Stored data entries
___

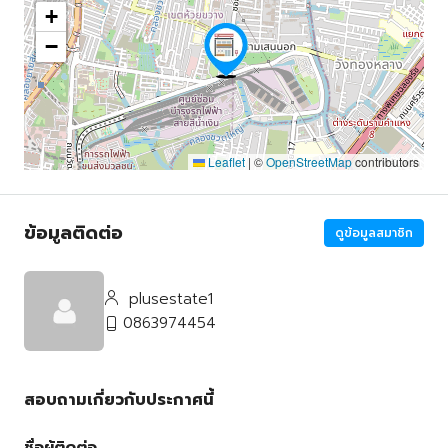
+
−
Leaflet
|
©
OpenStreetMap
contributors
ข้อมูลติดต่อ
ดูข้อมูลสมาชิก
plusestate1
0863974454
สอบถามเกี่ยวกับประกาศนี้
ชื่อผู้ติดต่อ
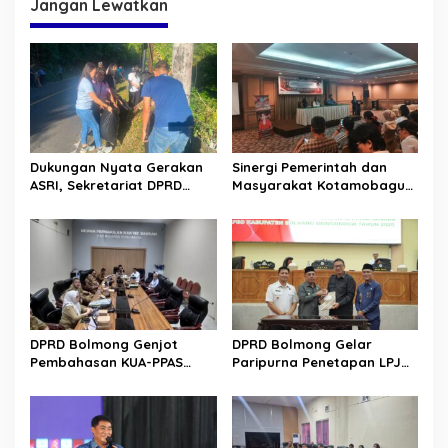
Jangan Lewatkan
Dukungan Nyata Gerakan
Sinergi Pemerintah dan
ASRI, Sekretariat DPRD
Masyarakat Kotamobagu
Sulut Gelar “Kurve” di Lajur
Erat Terjalin di Reses Irene
Jalan Manado – Tomohon
Golda Pinontoan
DPRD Bolmong Genjot
DPRD Bolmong Gelar
Pembahasan KUA-PPAS
Paripurna Penetapan LPJ
APBD 2027
APBD tahun 2025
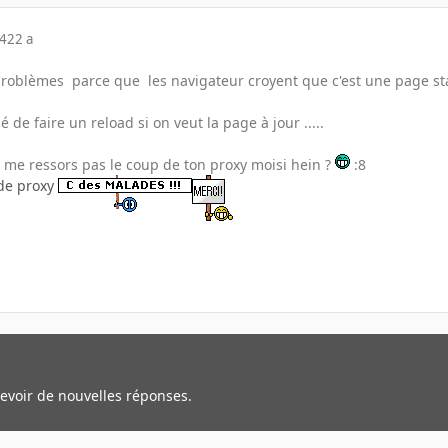
04
22 a
problèmes parce que les navigateur croyent que c'est une page stati
 de faire un reload si on veut la page à jour .....
t me ressors pas le coup de ton proxy moisi hein ?
:8
 de proxy
cevoir de nouvelles réponses.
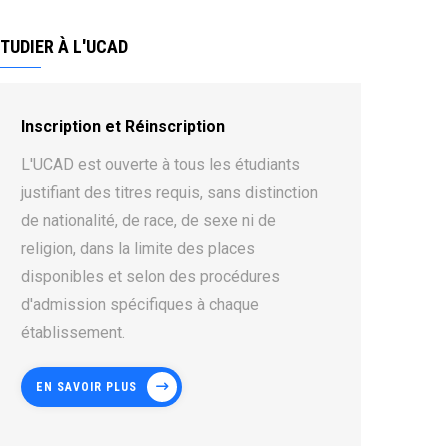
TUDIER À L'UCAD
Inscription et Réinscription
L'UCAD est ouverte à tous les étudiants
justifiant des titres requis, sans distinction
de nationalité, de race, de sexe ni de
religion, dans la limite des places
disponibles et selon des procédures
d'admission spécifiques à chaque
établissement.
EN SAVOIR PLUS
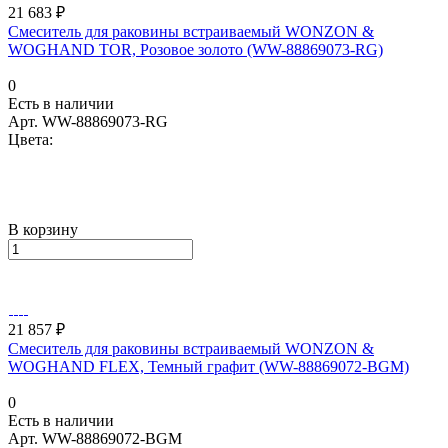
21 683 ₽
Смеситель для раковины встраиваемый WONZON &
WOGHAND TOR, Розовое золото (WW-88869073-RG)
0
Есть в наличии
Арт.
WW-88869073-RG
Цвета:
В корзину
21 857 ₽
Смеситель для раковины встраиваемый WONZON &
WOGHAND FLEX, Темный графит (WW-88869072-BGM)
0
Есть в наличии
Арт.
WW-88869072-BGM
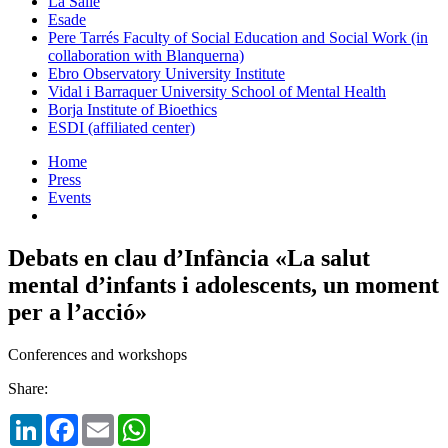
La Salle
Esade
Pere Tarrés Faculty of Social Education and Social Work (in
collaboration with Blanquerna)
Ebro Observatory University Institute
Vidal i Barraquer University School of Mental Health
Borja Institute of Bioethics
ESDI (affiliated center)
Home
Press
Events
Debats en clau d’Infància «La salut
mental d’infants i adolescents, un moment
per a l’acció»
Conferences and workshops
Share:
LinkedIn
Facebook
Email
WhatsApp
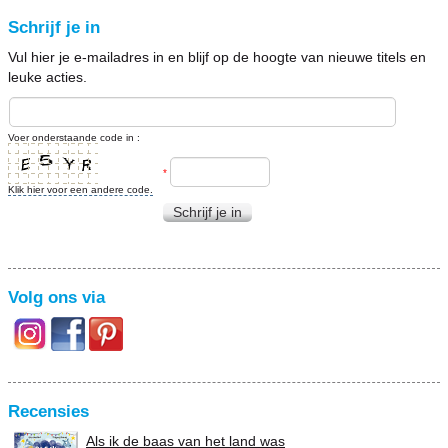
Schrijf je in
Vul hier je e-mailadres in en blijf op de hoogte van nieuwe titels en
leuke acties.
Voer onderstaande code in :
*
Klik hier voor een andere code.
Schrijf je in
Volg ons via
Recensies
Als ik de baas van het land was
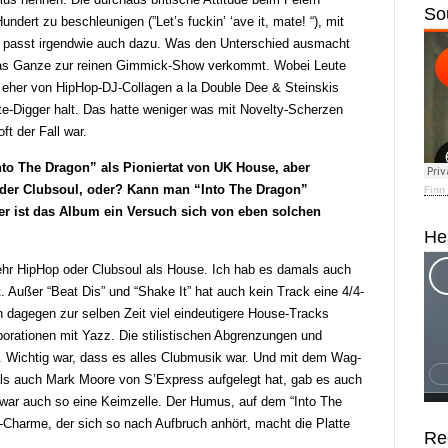
So
undert zu beschleunigen (”Let’s fuckin’ ‘ave it, mate! “), mit
n, passt irgendwie auch dazu. Was den Unterschied ausmacht
r das Ganze zur reinen Gimmick-Show verkommt. Wobei Leute
her von HipHop-DJ-Collagen a la Double Dee & Steinskis
te-Digger halt. Das hatte weniger was mit Novelty-Scherzen
ft der Fall war.
Into The Dragon” als Pioniertat von UK House, aber
 oder Clubsoul, oder? Kann man “Into The Dragon”
Finn
der ist das Album ein Versuch sich von eben solchen
He
ehr HipHop oder Clubsoul als House. Ich hab es damals auch
. Außer “Beat Dis” und “Shake It” hat auch kein Track eine 4/4-
dagegen zur selben Zeit viel eindeutigere House-Tracks
laborationen mit Yazz. Die stilistischen Abgrenzungen und
r. Wichtig war, dass es alles Clubmusik war. Und mit dem Wag-
s auch Mark Moore von S’Express aufgelegt hat, gab es auch
 war auch so eine Keimzelle. Der Humus, auf dem “Into The
-Charme, der sich so nach Aufbruch anhört, macht die Platte
Re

___

Copy out all the data above exactly, minus the images.

-- EXERCISE ANSWER --
+
−
Leaflet
|
©
OpenStreetMap
contributors
ข้อมูลติดต่อ
ดูข้อมูลสมาชิก
plusestate1
0863974454
สอบถามเกี่ยวกับประกาศนี้
ชื่อผู้ติดต่อ
Jangan Lewatkan
Dukungan Nyata Gerakan
Sinergi Pemerintah dan
ASRI, Sekretariat DPRD
Masyarakat Kotamobagu
Sulut Gelar “Kurve” di Lajur
Erat Terjalin di Reses Irene
Jalan Manado – Tomohon
Golda Pinontoan
DPRD Bolmong Genjot
DPRD Bolmong Gelar
Pembahasan KUA-PPAS
Paripurna Penetapan LPJ
APBD 2027
APBD tahun 2025
04
22 a
problèmes parce que les navigateur croyent que c'est une page stati
 de faire un reload si on veut la page à jour .....
t me ressors pas le coup de ton proxy moisi hein ?
:8
 de proxy
cevoir de nouvelles réponses.
TUDIER À L'UCAD
Inscription et Réinscription
L'UCAD est ouverte à tous les étudiants
justifiant des titres requis, sans distinction
de nationalité, de race, de sexe ni de
religion, dans la limite des places
disponibles et selon des procédures
d'admission spécifiques à chaque
établissement.
EN SAVOIR PLUS
21 683 ₽
Смеситель для раковины встраиваемый WONZON &
WOGHAND TOR, Розовое золото (WW-88869073-RG)
0
Есть в наличии
Арт.
WW-88869073-RG
Цвета:
В корзину
21 857 ₽
Смеситель для раковины встраиваемый WONZON &
WOGHAND FLEX, Темный графит (WW-88869072-BGM)
0
Есть в наличии
Арт.
WW-88869072-BGM
La Salle
Esade
Pere Tarrés Faculty of Social Education and Social Work (in
collaboration with Blanquerna)
Ebro Observatory University Institute
Vidal i Barraquer University School of Mental Health
Borja Institute of Bioethics
ESDI (affiliated center)
Home
Press
Events
Debats en clau d’Infància «La salut
mental d’infants i adolescents, un moment
per a l’acció»
Conferences and workshops
Share:
LinkedIn
Facebook
Email
WhatsApp
Schrijf je in
Vul hier je e-mailadres in en blijf op de hoogte van nieuwe titels en
leuke acties.
Voer onderstaande code in :
*
Klik hier voor een andere code.
Schrijf je in
Volg ons via
Recensies
Als ik de baas van het land was
So
undert zu beschleunigen (”Let’s fuckin’ ‘ave it, mate! “), mit
n, passt irgendwie auch dazu. Was den Unterschied ausmacht
r das Ganze zur reinen Gimmick-Show verkommt. Wobei Leute
her von HipHop-DJ-Collagen a la Double Dee & Steinskis
te-Digger halt. Das hatte weniger was mit Novelty-Scherzen
ft der Fall war.
Into The Dragon” als Pioniertat von UK House, aber
 oder Clubsoul, oder? Kann man “Into The Dragon”
Finn
der ist das Album ein Versuch sich von eben solchen
He
ehr HipHop oder Clubsoul als House. Ich hab es damals auch
. Außer “Beat Dis” und “Shake It” hat auch kein Track eine 4/4-
dagegen zur selben Zeit viel eindeutigere House-Tracks
laborationen mit Yazz. Die stilistischen Abgrenzungen und
r. Wichtig war, dass es alles Clubmusik war. Und mit dem Wag-
s auch Mark Moore von S’Express aufgelegt hat, gab es auch
 war auch so eine Keimzelle. Der Humus, auf dem “Into The
-Charme, der sich so nach Aufbruch anhört, macht die Platte
Re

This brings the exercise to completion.